Children’s Health Design Case Study: Cohen Children’s Medical Center
The Steven & Alexandra Cohen Children’s Medical Center (CCMC) was the culmination of a ten year master planning process by E4H with the goal of addressing a wide range of pediatric care while minimizing patient transport. E4H was chosen to implement this 130,000SF bed tower for Northwell Health System.
The ground floor houses a new 23,000SF pediatric emergency department with the second and third floors containing a 25-bed pediatric intensive care unit and a 25-bed medical/surgical unit. The nursing units were planned to minimize nursing staff travel with support spaces strategically located near staff stations each supporting half of the unit. A pediatric OR is in design on the shelled first floor. This building achieved LEED Silver Certification.
- Harmonizing with the Existing Precast Façade: The intent of the exterior design was to create a landmark, while at the same time maintaining continuity with the existing campus design. To create subtle variations in color while maintaining a monochromatic appearance, an iridescent metal panel system was used on the façade. The material displays variations in color depending on the viewing angle and time of day. The design furthered the idea of using light to create color by featuring diachronic glass on the stair tower. During the day the windows cast colors into the interior of the hospital, and at night the glass appears multicolored from the exterior.
- Construction on a Crowded Campus: Constructed immediately adjacent to the existing Children’s Hospital, the construction was strategically staged to avoid traffic complications while keeping noise and vibration to a minimum. Compounding these constraints was the issue of underpinning the existing foundations to allow the new building to have a lower level below the existing First Floor. A jet grouting process was used to stabilize the soil bearing capacity below the existing footings which allowed excavation for the new building foundation with reduced impact on the campus.

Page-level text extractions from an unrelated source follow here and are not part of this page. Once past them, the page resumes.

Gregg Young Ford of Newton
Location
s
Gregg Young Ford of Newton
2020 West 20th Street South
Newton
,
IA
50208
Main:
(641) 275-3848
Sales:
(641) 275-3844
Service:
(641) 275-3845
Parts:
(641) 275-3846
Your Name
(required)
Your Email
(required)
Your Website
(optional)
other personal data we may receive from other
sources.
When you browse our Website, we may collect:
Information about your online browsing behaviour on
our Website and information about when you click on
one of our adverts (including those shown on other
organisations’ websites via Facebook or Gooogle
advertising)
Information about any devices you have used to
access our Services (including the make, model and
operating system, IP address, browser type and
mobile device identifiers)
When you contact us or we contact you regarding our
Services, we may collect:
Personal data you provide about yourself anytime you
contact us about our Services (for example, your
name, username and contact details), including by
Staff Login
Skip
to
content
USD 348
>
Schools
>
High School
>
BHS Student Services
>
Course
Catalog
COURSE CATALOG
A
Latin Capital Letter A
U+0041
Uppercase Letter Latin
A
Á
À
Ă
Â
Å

The jet grouting equipment was able to be onsite at the beginning of construction with minimal mobilization cost, and overall created significant construction schedule savings.

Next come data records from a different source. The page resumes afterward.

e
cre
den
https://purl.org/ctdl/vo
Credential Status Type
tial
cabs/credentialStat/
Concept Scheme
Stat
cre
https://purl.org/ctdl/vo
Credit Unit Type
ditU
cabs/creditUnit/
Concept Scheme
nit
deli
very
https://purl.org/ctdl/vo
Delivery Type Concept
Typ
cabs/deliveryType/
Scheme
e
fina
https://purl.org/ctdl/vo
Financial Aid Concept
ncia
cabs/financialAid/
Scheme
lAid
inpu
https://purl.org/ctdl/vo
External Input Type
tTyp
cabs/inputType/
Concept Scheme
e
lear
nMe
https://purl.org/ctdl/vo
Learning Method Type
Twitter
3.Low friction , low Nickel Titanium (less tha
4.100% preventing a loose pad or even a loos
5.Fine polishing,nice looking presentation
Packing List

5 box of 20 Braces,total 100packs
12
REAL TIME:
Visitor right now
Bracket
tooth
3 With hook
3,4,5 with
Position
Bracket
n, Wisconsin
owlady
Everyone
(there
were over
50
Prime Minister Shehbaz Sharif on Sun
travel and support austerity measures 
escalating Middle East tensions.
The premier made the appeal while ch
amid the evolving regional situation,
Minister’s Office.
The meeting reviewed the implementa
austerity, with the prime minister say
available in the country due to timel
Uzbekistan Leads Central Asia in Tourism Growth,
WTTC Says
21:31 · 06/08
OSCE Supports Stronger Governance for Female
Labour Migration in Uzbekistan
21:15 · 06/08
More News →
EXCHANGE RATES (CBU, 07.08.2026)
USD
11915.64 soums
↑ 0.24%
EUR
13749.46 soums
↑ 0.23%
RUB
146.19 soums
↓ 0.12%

- ED to Inpatient Care: Northwell trauma center was coping with a high number of pediatric emergency room patients, over 50% of who needed to be admitted into inpatient care. By placing the ED on the first floor of the inpatient tower, minimal transport of patients was achieved.
- Families as Part of the Care-Giving Team: The patient rooms encourage active participation by the family in the healing process. Each single patient room includes a family zone with thoughtful amenities like separate TVs, reading lights, wifi, and storage. Family rooms on the inpatient floors create an area of respite where families can resume a semblance of routine, apart from the stress of medical treatment.
- Engagement: Children entering the Emergency Department are greeted with playful colors, ocean themes, and an interactive digital fish tank display. Children can create personal “fish avatars” on iPads that appear in the virtual aquarium.
- Therapeutic Play: The Medical/Surgical Floor features a sun filled play room. The room is designed to provide a space outside of the patient room to relax, play, and interact with other children. The play room is located in the corner of the floor plate, creating an opportunity to have floor to ceiling glass windows that capture 135° of sunlight.
- The Care-Giving Core: The design and planning process focused extensively on maximizing efficiency for staff while creating a welcoming interface between the collaborative support core and the patient-care area. Each patient floor features two identical nurses stations, which are backed up by their own support services.